Je lui ai demandé si sa famille savait qu'il voulait absolument partir, il me confirme que pour elle comme pour lui, les parents savaient qu'ils feraient tout pour quitter leur pays. 
"Tous mes amis ingénieurs sont partis"
"Quand tu sais faire quelque chose il faut partir, ça ne vaut pas le coup de rester."
"Sans CDI on n'aura jamais de maison, sans maison, on ne sera jamais en sécurité. Entre ne rien avoir en Italie, et ne rien avoir à l'étranger, au moins en partant tu auras vu le monde, tu seras riche de ça. Par rapport à tous ceux qui ne pourront jamais se payer un billet d'avion."
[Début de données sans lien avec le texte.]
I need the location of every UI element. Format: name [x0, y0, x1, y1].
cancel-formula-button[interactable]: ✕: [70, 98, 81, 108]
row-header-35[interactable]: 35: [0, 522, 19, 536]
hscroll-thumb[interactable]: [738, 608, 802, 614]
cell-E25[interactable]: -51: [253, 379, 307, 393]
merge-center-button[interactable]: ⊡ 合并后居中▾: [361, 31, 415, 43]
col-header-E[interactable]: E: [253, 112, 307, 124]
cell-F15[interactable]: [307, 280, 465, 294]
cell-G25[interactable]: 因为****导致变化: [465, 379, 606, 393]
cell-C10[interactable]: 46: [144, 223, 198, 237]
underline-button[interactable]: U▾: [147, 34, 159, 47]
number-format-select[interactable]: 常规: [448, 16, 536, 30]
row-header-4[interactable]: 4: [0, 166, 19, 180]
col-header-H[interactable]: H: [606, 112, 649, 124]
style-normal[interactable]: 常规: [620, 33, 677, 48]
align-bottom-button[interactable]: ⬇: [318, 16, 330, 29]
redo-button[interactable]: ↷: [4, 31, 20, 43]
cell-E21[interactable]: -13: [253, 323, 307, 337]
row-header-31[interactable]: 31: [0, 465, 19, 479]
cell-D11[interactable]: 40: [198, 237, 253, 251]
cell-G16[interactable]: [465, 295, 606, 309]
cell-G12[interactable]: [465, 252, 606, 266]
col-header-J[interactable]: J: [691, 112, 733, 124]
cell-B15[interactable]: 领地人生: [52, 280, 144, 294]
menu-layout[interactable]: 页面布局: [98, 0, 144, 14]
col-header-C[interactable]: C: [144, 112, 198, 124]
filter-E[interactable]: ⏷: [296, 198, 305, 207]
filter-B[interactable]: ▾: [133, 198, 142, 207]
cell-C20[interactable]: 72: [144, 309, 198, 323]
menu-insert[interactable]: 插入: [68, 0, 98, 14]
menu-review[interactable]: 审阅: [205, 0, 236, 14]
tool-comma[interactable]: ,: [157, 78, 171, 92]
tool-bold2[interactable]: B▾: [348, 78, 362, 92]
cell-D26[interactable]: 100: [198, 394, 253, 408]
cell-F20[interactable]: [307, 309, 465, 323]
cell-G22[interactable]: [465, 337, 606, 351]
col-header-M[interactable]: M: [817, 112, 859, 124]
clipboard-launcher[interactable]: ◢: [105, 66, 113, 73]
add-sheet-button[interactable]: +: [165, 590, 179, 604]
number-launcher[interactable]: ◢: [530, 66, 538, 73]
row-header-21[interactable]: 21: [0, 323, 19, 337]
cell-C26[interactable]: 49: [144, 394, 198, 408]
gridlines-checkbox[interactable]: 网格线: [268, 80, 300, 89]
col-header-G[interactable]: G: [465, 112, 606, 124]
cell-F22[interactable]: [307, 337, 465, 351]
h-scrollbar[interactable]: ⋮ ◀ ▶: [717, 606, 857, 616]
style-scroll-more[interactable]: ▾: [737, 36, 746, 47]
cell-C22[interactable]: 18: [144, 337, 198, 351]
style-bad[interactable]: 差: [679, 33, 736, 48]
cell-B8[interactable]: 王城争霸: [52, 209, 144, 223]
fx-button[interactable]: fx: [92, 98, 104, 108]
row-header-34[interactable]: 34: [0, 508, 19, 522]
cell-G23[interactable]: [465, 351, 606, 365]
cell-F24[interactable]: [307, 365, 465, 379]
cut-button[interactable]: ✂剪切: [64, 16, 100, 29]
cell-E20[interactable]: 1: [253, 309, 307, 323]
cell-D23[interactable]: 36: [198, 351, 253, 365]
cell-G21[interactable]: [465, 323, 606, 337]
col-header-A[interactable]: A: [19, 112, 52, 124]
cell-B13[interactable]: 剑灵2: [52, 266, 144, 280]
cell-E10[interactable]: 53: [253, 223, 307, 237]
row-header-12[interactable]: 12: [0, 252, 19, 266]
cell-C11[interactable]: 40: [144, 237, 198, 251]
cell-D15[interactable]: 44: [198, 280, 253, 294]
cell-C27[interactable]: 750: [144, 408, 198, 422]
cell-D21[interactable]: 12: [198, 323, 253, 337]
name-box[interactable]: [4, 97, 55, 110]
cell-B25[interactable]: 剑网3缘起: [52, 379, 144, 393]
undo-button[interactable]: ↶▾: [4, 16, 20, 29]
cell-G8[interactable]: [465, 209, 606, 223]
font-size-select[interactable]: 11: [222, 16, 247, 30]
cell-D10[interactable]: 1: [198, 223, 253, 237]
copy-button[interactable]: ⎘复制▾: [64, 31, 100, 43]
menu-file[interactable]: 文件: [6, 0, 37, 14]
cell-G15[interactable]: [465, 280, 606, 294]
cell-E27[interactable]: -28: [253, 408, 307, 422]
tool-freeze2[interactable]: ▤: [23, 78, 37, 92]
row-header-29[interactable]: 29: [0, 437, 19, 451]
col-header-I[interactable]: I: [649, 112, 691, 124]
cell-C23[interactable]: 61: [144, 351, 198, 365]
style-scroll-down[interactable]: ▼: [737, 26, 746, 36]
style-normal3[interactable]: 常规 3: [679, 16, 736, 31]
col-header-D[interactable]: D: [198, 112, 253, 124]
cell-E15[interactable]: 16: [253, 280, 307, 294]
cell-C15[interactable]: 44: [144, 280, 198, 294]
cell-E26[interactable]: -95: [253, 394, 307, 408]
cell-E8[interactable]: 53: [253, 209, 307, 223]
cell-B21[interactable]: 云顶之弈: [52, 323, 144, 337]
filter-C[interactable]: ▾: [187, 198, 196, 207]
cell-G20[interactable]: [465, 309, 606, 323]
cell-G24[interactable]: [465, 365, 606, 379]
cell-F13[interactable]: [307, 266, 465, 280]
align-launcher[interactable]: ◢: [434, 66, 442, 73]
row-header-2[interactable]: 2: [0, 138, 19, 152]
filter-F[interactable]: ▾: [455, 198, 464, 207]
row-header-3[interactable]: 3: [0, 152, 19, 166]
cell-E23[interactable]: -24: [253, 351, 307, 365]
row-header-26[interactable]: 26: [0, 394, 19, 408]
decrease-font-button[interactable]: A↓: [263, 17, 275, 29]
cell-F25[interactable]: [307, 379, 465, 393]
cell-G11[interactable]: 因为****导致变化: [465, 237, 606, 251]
" C'est en réfléchissant aux lieux dans lesquels on pourrait s'installer que nous est venu l'idée de l'Australie. Décidés en mai 2012, nous sommes partis en septembre de la même année. Je n'attendais rien de particulier en venant ici. Licia ma copine avait un stage, moi je savais que je pourrais trouver du travail dans l'hôtellerie. 2 semaines après notre arrivée j'avais un travail."

"Je me vois bien rester ici, Déjà, il est très facile de voyager un peu partout en Asie. C'est encore possible de se faire une vie tranquille avec une maison, des enfants, des choses simples et normales. Maintenant je sais que je ne reviendrais jamais en Europe. Et si ma vie je ne la construis pas ici, je la construirais au Japon, et si c'est pas le Japon, ça sera le Canada. Partout sauf en Europe."

" On est la génération qui va mourir jeunes, on  passé le moment du "vivre bien", c'était pour nos parents ça : la bonne santé, bien manger, vivre dans un environnement naturel. Nous on est la génération chimique : on mange, on respire, on boit du chimique"...

C'est sur ces mots d'un optimisme ahurissant que notre interview s'est terminée. Le contraste entre sa façon d'être, bon vivant, drôle et cette vision de sa vie m'ont réellement surprise. On a continué ensuite notre soirée, sur un ton moins grave pour le coup !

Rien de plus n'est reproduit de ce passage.